Michał Masłowski: - Dowiedziałem się o nim na urlopie. Ktoś pytał mnie, czy odchodzę z Gliwic. Gdy wróciłem z urlopu, pytałem o to ludzi w klubie. Usłyszałem, że nie ma takiego tematu. Dowiadywałem się również w Legii i też mówili, że żadnego kontaktu w tej sprawie nie było. Jeśli mnie okłamano, to w takim razie ja także teraz kłamię.

- Myśli pan, że był pretekst, by skrócić wypożyczenie?

- Oczywiście wymagam od siebie więcej, ale nie wydaje mi się, żebym dał sztabowi ku temu powody. Zespół grał dobrze, ale brakowało nam szczęścia. Ja grałem niezłe mecze, lecz nie było wyników, a wtedy inaczej patrzy się na zawodników także indywidualnie.

- Kiedyś słynął pan z asyst. Teraz ich brakuje (tylko jedna). Dlaczego?

- Zawsze grałem na dziesiątce, a w Piaście jestem trochę cofnięty, mam więcej zadań defensywnych.

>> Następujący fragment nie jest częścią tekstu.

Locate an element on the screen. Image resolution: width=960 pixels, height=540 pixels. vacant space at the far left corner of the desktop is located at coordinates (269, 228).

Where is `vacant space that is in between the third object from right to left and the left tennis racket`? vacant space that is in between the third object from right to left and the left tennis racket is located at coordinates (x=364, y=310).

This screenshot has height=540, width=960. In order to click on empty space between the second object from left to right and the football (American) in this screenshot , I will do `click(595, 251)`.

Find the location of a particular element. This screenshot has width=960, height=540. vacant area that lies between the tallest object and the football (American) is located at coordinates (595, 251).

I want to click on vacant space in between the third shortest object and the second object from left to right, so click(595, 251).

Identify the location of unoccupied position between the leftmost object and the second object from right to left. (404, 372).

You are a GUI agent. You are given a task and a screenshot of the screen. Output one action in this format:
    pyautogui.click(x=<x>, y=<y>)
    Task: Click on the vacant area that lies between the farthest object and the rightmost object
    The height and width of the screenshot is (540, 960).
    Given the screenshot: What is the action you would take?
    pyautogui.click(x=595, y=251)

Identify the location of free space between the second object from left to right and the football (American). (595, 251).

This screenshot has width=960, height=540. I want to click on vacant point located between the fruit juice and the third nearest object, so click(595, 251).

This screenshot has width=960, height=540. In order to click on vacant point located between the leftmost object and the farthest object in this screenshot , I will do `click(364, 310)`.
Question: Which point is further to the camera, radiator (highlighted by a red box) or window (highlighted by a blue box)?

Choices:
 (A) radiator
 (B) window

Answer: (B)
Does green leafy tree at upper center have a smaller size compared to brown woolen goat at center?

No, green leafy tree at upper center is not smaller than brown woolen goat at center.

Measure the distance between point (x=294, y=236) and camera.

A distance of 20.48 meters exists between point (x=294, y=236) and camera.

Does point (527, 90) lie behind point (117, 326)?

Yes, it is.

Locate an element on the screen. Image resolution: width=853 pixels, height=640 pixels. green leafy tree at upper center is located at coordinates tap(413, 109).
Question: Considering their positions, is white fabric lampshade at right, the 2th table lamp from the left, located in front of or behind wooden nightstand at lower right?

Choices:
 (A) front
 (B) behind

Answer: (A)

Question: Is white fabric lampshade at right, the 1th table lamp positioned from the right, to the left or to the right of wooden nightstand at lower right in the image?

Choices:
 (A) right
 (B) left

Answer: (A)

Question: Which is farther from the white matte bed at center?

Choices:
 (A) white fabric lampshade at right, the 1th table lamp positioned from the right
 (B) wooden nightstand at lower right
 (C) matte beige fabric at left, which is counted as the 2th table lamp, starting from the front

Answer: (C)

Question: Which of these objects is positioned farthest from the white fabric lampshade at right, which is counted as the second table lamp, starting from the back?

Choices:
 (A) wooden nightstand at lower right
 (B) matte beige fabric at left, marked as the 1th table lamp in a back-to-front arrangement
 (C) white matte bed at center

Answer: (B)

Ciągnie mnie do przodu, ale nie mogę sobie lawirować. Kto wie, może teraz zostanę świetnym defensywnym pomocnikiem i zamiast pięknych asyst będą efektowne odbiory?

- Myśli pan o powrocie do Legii?

- Przede mną pół roku w Piaście, mamy tu fajną ekipę i chcę ten czas jak najlepiej wykorzystać.

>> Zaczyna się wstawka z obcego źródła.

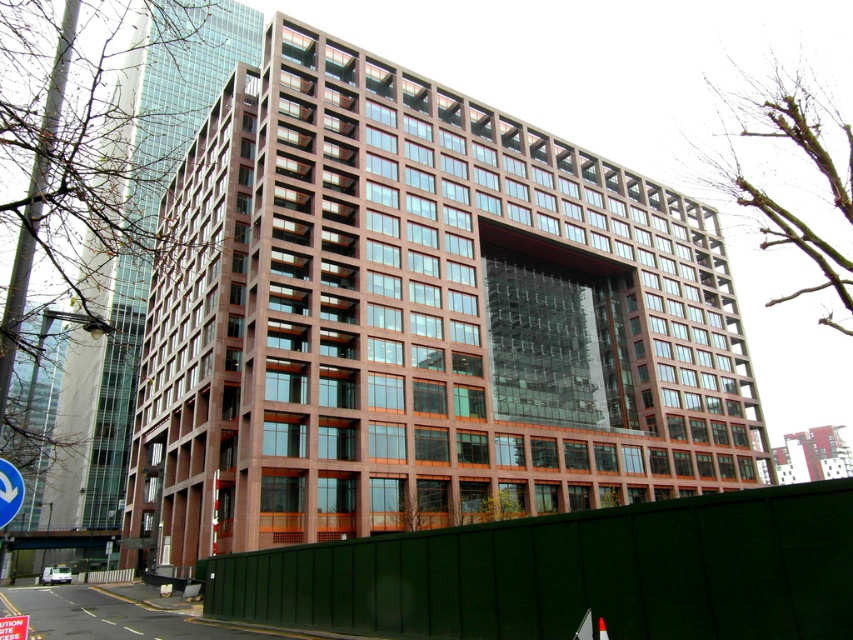 Question: Which of the following is the farthest from the observer?

Choices:
 (A) (3, 522)
 (B) (13, 627)

Answer: (B)

Question: Which point is closer to the camera?

Choices:
 (A) (16, 496)
 (B) (21, 632)

Answer: (A)

Question: Observing the image, what is the correct spatial positioning of metallic silver arrow at center in reference to metallic reflective traffic sign at center?

Choices:
 (A) left
 (B) right

Answer: (B)

Question: Where is metallic silver arrow at center located in relation to metallic reflective traffic sign at center in the image?

Choices:
 (A) right
 (B) left

Answer: (A)

Question: Is metallic silver arrow at center positioned at the back of metallic reflective traffic sign at center?

Choices:
 (A) no
 (B) yes

Answer: (A) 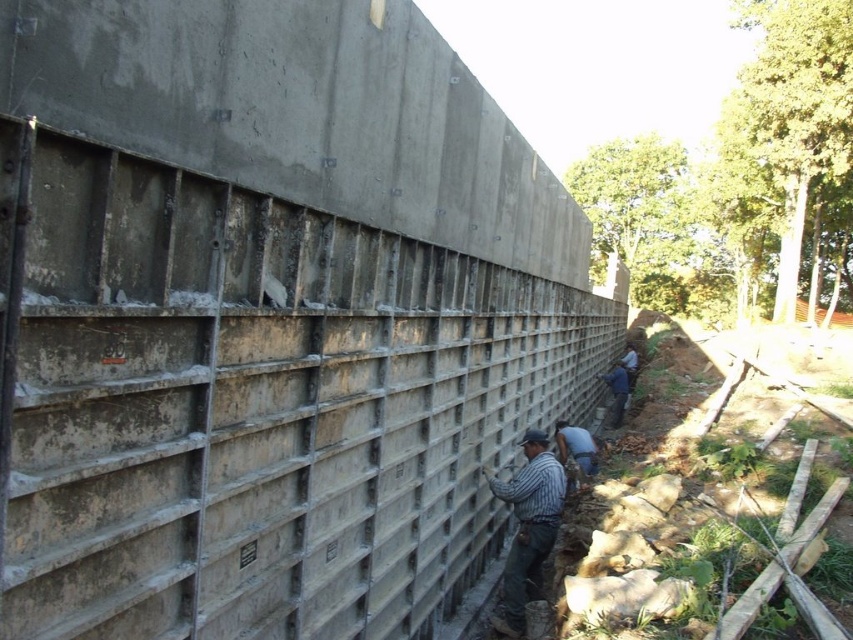 You are standing in front of the construction site and want to take a photo of the concrete wall at left and the striped cotton shirt at center. Which object should you focus on first to ensure both are in clear view?

The concrete wall at left is closer to the viewer than the striped cotton shirt at center, so focusing on the concrete wall at left will ensure both are in clear view.

Based on the photo, you are a construction worker standing at the point marked by the coordinates point [527,525]. You need to move to the wall on the left side of the frame. Which direction should you walk to reach the wall?

The wall is on the left side of the frame, so you should walk to the left to reach the wall.

You are a safety inspector at the construction site. You notice the concrete wall at left and the blue denim shirt at lower right. Based on their heights, which one should you prioritize inspecting for potential safety hazards related to height?

The concrete wall at left is much taller than the blue denim shirt at lower right, so you should prioritize inspecting the concrete wall at left for potential safety hazards related to height. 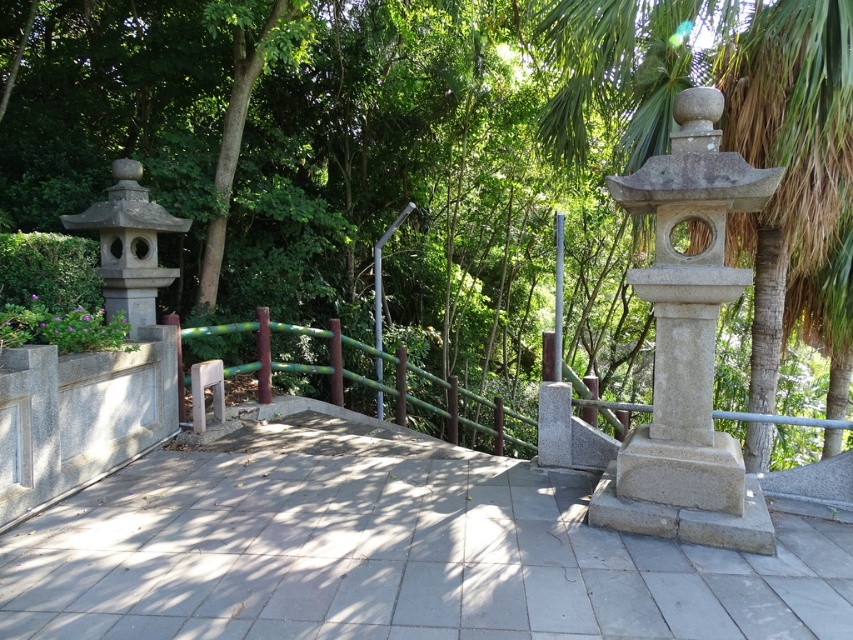 You are standing at the starting point of the pathway and want to reach the end. Which of the two points, point 1 at coordinates point (335, 490) or point 2 at coordinates point (635, 92), is closer to you as you begin your walk?

Point 1 at coordinates point (335, 490) is closer to you because it is closer to the camera than point 2 at coordinates point (635, 92).

You are a gardener planning to plant a new tree in this outdoor area. Considering the green leafy tree at upper center and the gray concrete path at center, which object occupies more space in the scene?

The green leafy tree at upper center occupies more space in the scene compared to the gray concrete path at center because it has a larger size.

You are standing at the point marked as point (426, 154) in the image. Looking around, you see a green leafy tree at upper center. Which direction should you face to look directly at the green leafy tree at upper center?

You should face upward because the green leafy tree at upper center is located at point (426, 154), which is the upper center position in the image.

- Przylepiono panu łatkę "człowieka ze szkła", pisano, że pana transfer do Legii był wielkim niewypałem.

- Zagrałem kilka meczów, potem przyszła kontuzja - i wszystko padło. Łatwo jest opiniować, powiedzieć: "Masłowski nic w Legii nie osiągnął". A przecież nie było tak, że to ja nie chciałem przez pół roku grać w piłkę. Organizm po prostu nie wytrzymał. Był moment, że nie było mowy o grze, mogłem co najwyżej spacerować. Jeździłem od lekarza do lekarza i nie wiedziałem, co mi jest. Co do kwoty transferu, grałem wtedy dobrze, cenę podbiły występy w reprezentacji. Ktoś chciał dać za mnie takie pieniądze (800 tys. euro - przyp. red.). I dał. Ale to już za mną. Teraz cieszę się z tego, gdzie jestem. Dostałem drugie życie.

- Jest pan twardszy po tych przeżyciach?

- Tak. Kiedy raz dostajesz, to bardzo boli. Kiedy dostajesz drugi, trzeci raz, to przestajesz już to odczuwać. Najważniejsze, że problemy minęły. Stałem się weselszy, mówią mi to osoby z mojego otoczenia. Chcę pokazać tę radość także na boisku.